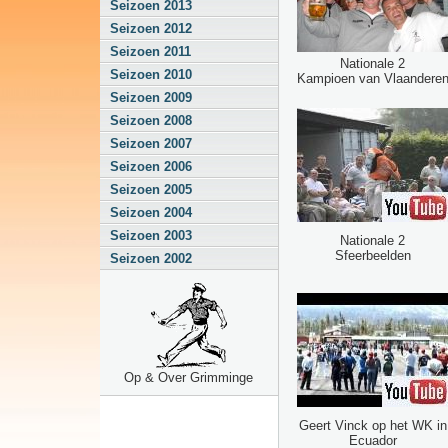
Seizoen 2013
Seizoen 2012
Seizoen 2011
Nationale 2
Seizoen 2010
Kampioen van Vlaandere
Seizoen 2009
Seizoen 2008
Seizoen 2007
Seizoen 2006
Seizoen 2005
Seizoen 2004
Seizoen 2003
Nationale 2
Sfeerbeelden
Seizoen 2002
Op & Over Grimminge
Geert Vinck op het WK in
Ecuador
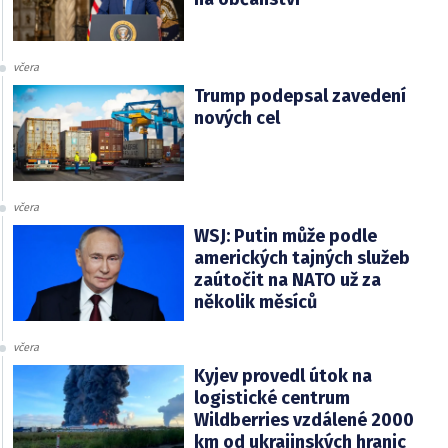
včera
Trump podepsal zavedení
nových cel
včera
WSJ: Putin může podle
amerických tajných služeb
zaútočit na NATO už za
několik měsíců
včera
Kyjev provedl útok na
logistické centrum
Wildberries vzdálené 2000
km od ukrajinských hranic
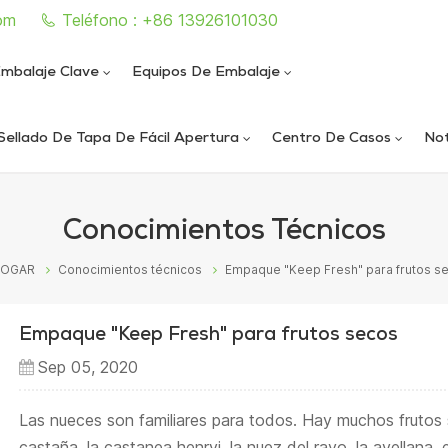
om
Teléfono : +86 13926101030
mbalaje Clave
Equipos De Embalaje
Sellado De Tapa De Fácil Apertura
Centro De Casos
Not
e sellado de latas completamente automática
iautomática de llenado y sellado de nitrógeno al vacío
ica de llenado y sellado de nitrógeno al vacío
ática de sellado de latas al vacío de alta velocidad
Conocimientos Técnicos
HOGAR
Conocimientos técnicos
Empaque "Keep Fresh" para frutos s
Empaque "Keep Fresh" para frutos secos
Sep 05, 2020
Las nueces son familiares para todos. Hay muchos frutos
castaña, la castanea henryi, la nuez del rayo, la avellana, 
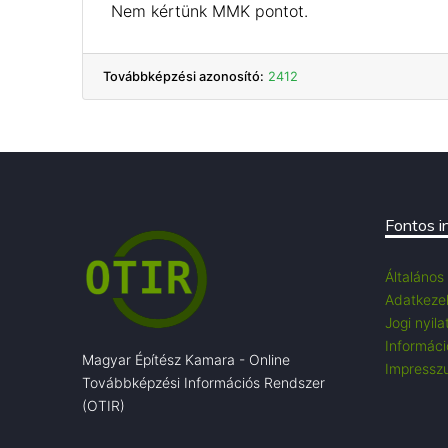
Nem kértünk MMK pontot.
Továbbképzési azonosító:
2412
Fontos i
Általános
Adatkezel
Jogi nyila
Információ
Magyar Építész Kamara - Online
Impressz
Továbbképzési Információs Rendszer
(OTIR)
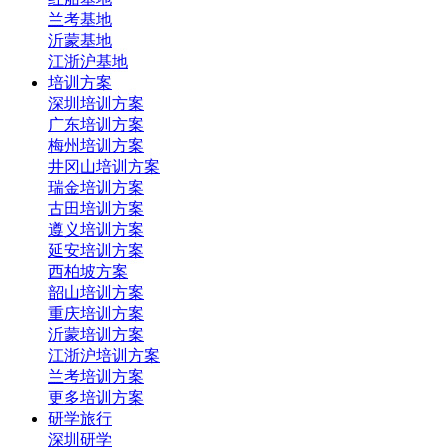
兰考基地
沂蒙基地
江浙沪基地
培训方案
深圳培训方案
广东培训方案
梅州培训方案
井冈山培训方案
瑞金培训方案
古田培训方案
遵义培训方案
延安培训方案
西柏坡方案
韶山培训方案
重庆培训方案
沂蒙培训方案
江浙沪培训方案
兰考培训方案
更多培训方案
研学旅行
深圳研学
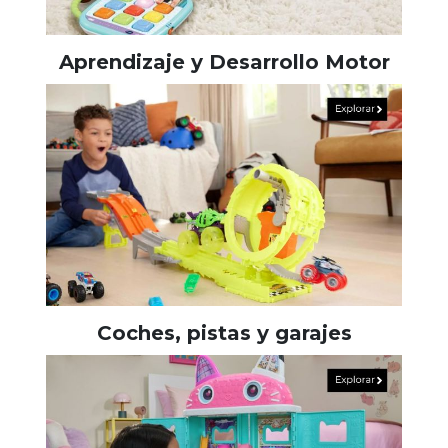
Aprendizaje y Desarrollo Motor
Coches, pistas y garajes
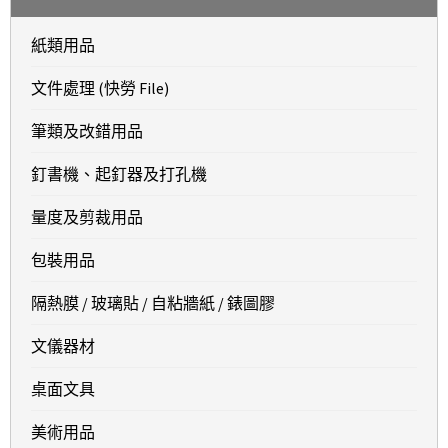
紙類用品
文件處理 (快勞 File)
筆類及改錯用品
釘書機、起釘器及打孔機
量度及剪裁用品
包裝用品
隔熱膜 / 玻璃貼 / 自粘牆紙 / 錶圖膠
文儀器材
桌面文具
美術用品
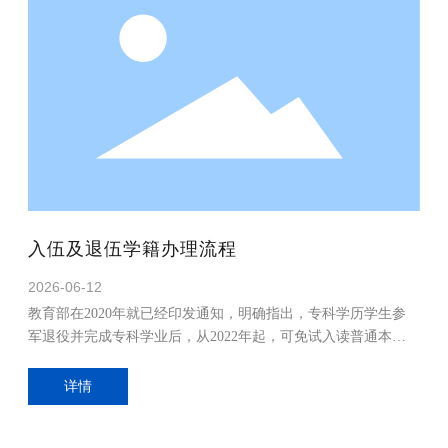
入伍及退伍学籍办理流程
2026-06-12
教育部在2020年就已经印发通知，明确指出，专科学历学生参
军退役并完成专科学业后，从2022年起，可免试入读普通本科
或成人本科。
详情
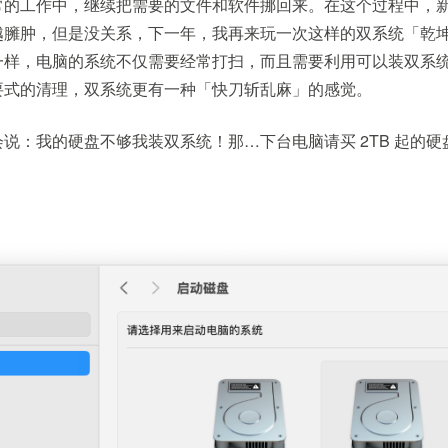
常的工作中，继续把需要的文件和软件挪回来。在这个过程中，
越臃肿，但是没关系，下一年，我再来玩一次这样的双系统「乾
一样，电脑的系统不仅需要经常打扫，而且需要利用可以装双系
要式的清理，双系统更有一种「快刀斩乱麻」的感觉。
说：我的硬盘不够我装双系统！那…下台电脑请买 2TB 起的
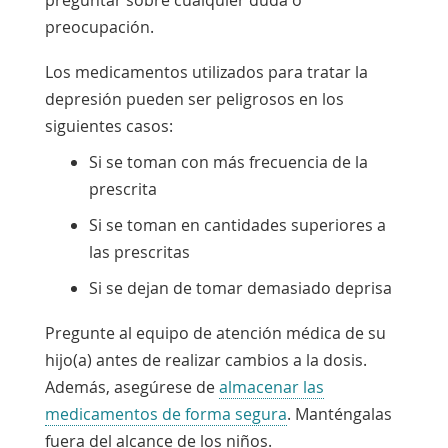
preocupación.
Los medicamentos utilizados para tratar la
depresión pueden ser peligrosos en los
siguientes casos:
Si se toman con más frecuencia de la
prescrita
Si se toman en cantidades superiores a
las prescritas
Si se dejan de tomar demasiado deprisa
Pregunte al equipo de atención médica de su
hijo(a) antes de realizar cambios a la dosis.
Además, asegúrese de
almacenar las
medicamentos de forma segura
. Manténgalas
fuera del alcance de los niños.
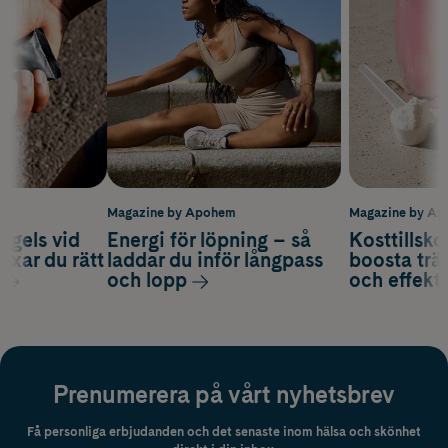
m
Magazine by Apohem
Magazine by A
 gels vid
Energi för löpning – så
Kosttillsko
axar du rätt
laddar du inför långpass
boosta trä
och lopp
och effekti
Prenumerera på vårt nyhetsbrev
Få personliga erbjudanden och det senaste inom hälsa och skönhet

______

### GOAL OF THE EXERCISE
Your output should be the lines from the line containing "Sep 05, 2020" through the last line of the listing above, restated exactly, with no pictures among them.

### RESPONSE TO THE EXERCISE
Sep 05, 2020
Las nueces son familiares para todos. Hay muchos frutos
castaña, la castanea henryi, la nuez del rayo, la avellana, 
Nem kértünk MMK pontot.
Továbbképzési azonosító:
2412
Fontos i
Általános
Adatkezel
Jogi nyila
Információ
Magyar Építész Kamara - Online
Impressz
Továbbképzési Információs Rendszer
(OTIR)
兰考基地
沂蒙基地
江浙沪基地
培训方案
深圳培训方案
广东培训方案
梅州培训方案
井冈山培训方案
瑞金培训方案
古田培训方案
遵义培训方案
延安培训方案
西柏坡方案
韶山培训方案
重庆培训方案
沂蒙培训方案
江浙沪培训方案
兰考培训方案
更多培训方案
研学旅行
深圳研学
Aprendizaje y Desarrollo Motor
Coches, pistas y garajes
紙類用品
文件處理 (快勞 File)
筆類及改錯用品
釘書機、起釘器及打孔機
量度及剪裁用品
包裝用品
隔熱膜 / 玻璃貼 / 自粘牆紙 / 錶圖膠
文儀器材
桌面文具
美術用品
入伍及退伍学籍办理流程
2026-06-12
教育部在2020年就已经印发通知，明确指出，专科学历学生参
军退役并完成专科学业后，从2022年起，可免试入读普通本科
或成人本科。
详情
常的工作中，继续把需要的文件和软件挪回来。在这个过程中，
越臃肿，但是没关系，下一年，我再来玩一次这样的双系统「乾
一样，电脑的系统不仅需要经常打扫，而且需要利用可以装双系
要式的清理，双系统更有一种「快刀斩乱麻」的感觉。
说：我的硬盘不够我装双系统！那…下台电脑请买 2TB 起的
preocupación.
Los medicamentos utilizados para tratar la
depresión pueden ser peligrosos en los
siguientes casos:
Si se toman con más frecuencia de la
prescrita
Si se toman en cantidades superiores a
las prescritas
Si se dejan de tomar demasiado deprisa
Pregunte al equipo de atención médica de su
hijo(a) antes de realizar cambios a la dosis.
Además, asegúrese de
almacenar las
medicamentos de forma segura
. Manténgalas
fuera del alcance de los niños.
m
Magazine by Apohem
Magazine by A
 gels vid
Energi för löpning – så
Kosttillsko
axar du rätt
laddar du inför långpass
boosta trä
och lopp
och effekti
Prenumerera på vårt nyhetsbrev
Få personliga erbjudanden och det senaste inom hälsa och skönhet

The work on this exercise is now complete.